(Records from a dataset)
Start of Block

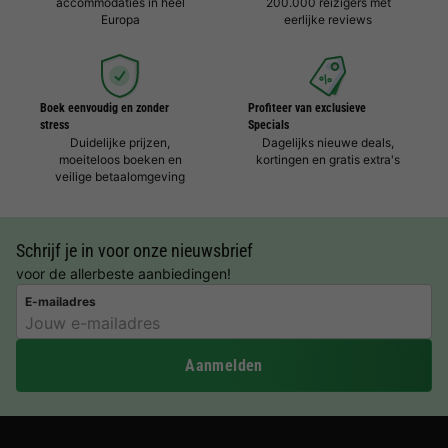
accommodaties in heel
200.000 reizigers met
Europa
eerlijke reviews
Boek eenvoudig en zonder
Profiteer van exclusieve
stress
Specials
Duidelijke prijzen,
Dagelijks nieuwe deals,
moeiteloos boeken en
kortingen en gratis extra's
veilige betaalomgeving
Schrijf je in voor onze nieuwsbrief
voor de allerbeste aanbiedingen!
E-mailadres
Aanmelden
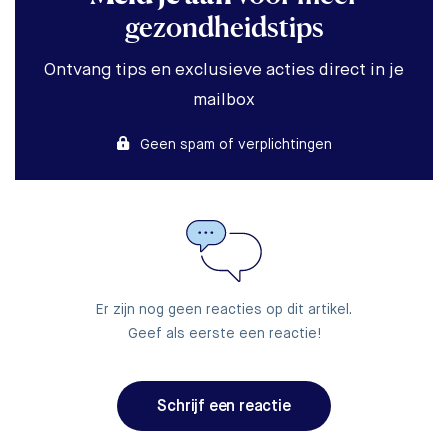
gezondheidstips
Ontvang tips en exclusieve acties direct in je
mailbox
Geen spam of verplichtingen
Er zijn nog geen reacties op dit artikel.
Geef als eerste een reactie!
Schrijf een reactie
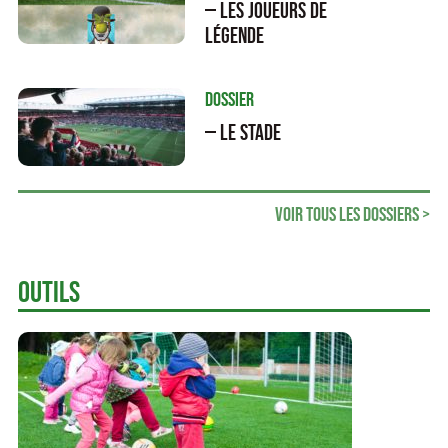
— Les joueurs de
légende
Dossier
— Le stade
Voir tous les dossiers >
Outils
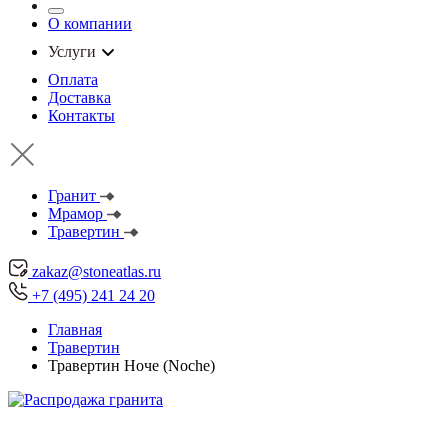
О компании
Услуги
Оплата
Доставка
Контакты
Гранит
Мрамор
Травертин
zakaz@stoneatlas.ru
+7 (495) 241 24 20
Главная
Травертин
Травертин Ноче (Noche)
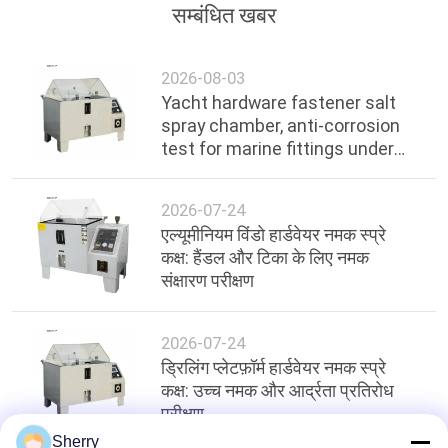
सम्बंधित खबर
2026-08-03
Yacht hardware fastener salt
spray chamber, anti-corrosion
test for marine fittings under
ocean environment
2026-07-24
एल्यूमीनियम विंडो हार्डवेयर नमक स्प्रे
कक्ष: हैंडल और टिका के लिए नमक
संक्षारण परीक्षण
2026-07-24
ड्रिलिंग प्लेटफ़ॉर्म हार्डवेयर नमक स्प्रे
कक्ष: उच्च नमक और आर्द्रता प्रतिरोध
परीक्षण
Sherry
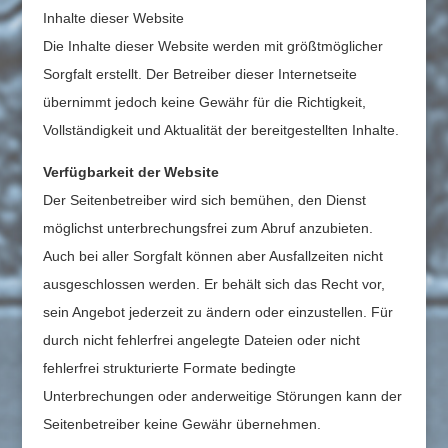
Inhalte dieser Website
Die Inhalte dieser
Website werden mit größtmöglicher
Sorgfalt erstellt. Der Betreiber dieser Internetseite
übernimmt jedoch
keine Gewähr für die Richtigkeit,
Vollständigkeit und Aktualität der bereitgestellten Inhalte.
Verfügbarkeit der Website
Der Seitenbetreiber wird sich bemühen, den Dienst
möglichst unterbrechungsfrei zum Abruf anzubieten.
Auch bei aller Sorgfalt können aber Ausfallzeiten nicht
ausgeschlossen werden. Er behält sich das Recht vor,
sein Angebot jederzeit zu ändern oder einzustellen. Für
durch nicht fehlerfrei angelegte Dateien oder nicht
fehlerfrei strukturierte Formate bedingte
Unterbrechungen oder anderweitige Störungen kann der
Seitenbetreiber keine Gewähr übernehmen.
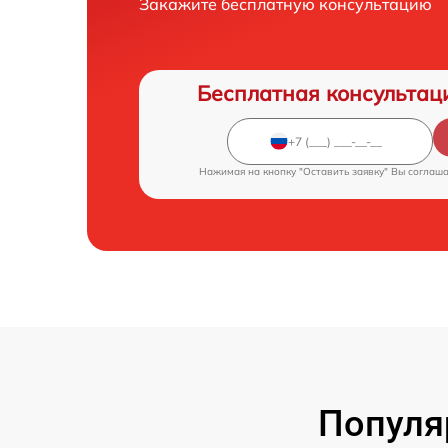
Закажите бесплатную консультацию
Бесплатная консультац
Нажимая на кнопку "Оставить заявку" Вы соглаш
Популя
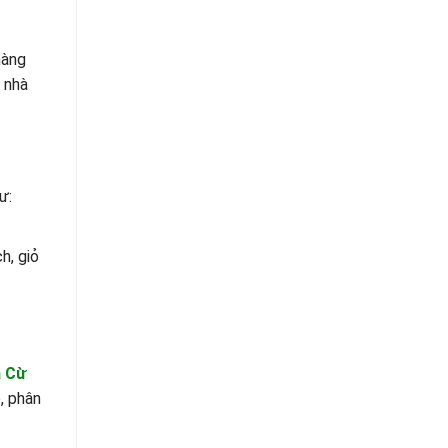
hàng
g nhà
ư:
h, giỏ
 Cừ
, phân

End of Block

Note each line of the entries that has "Schrijf" in it, and copy those lines.

# ANSWER TO THIS TASK
Schrijf je in voor onze nieuwsbrief
Schrijf een reactie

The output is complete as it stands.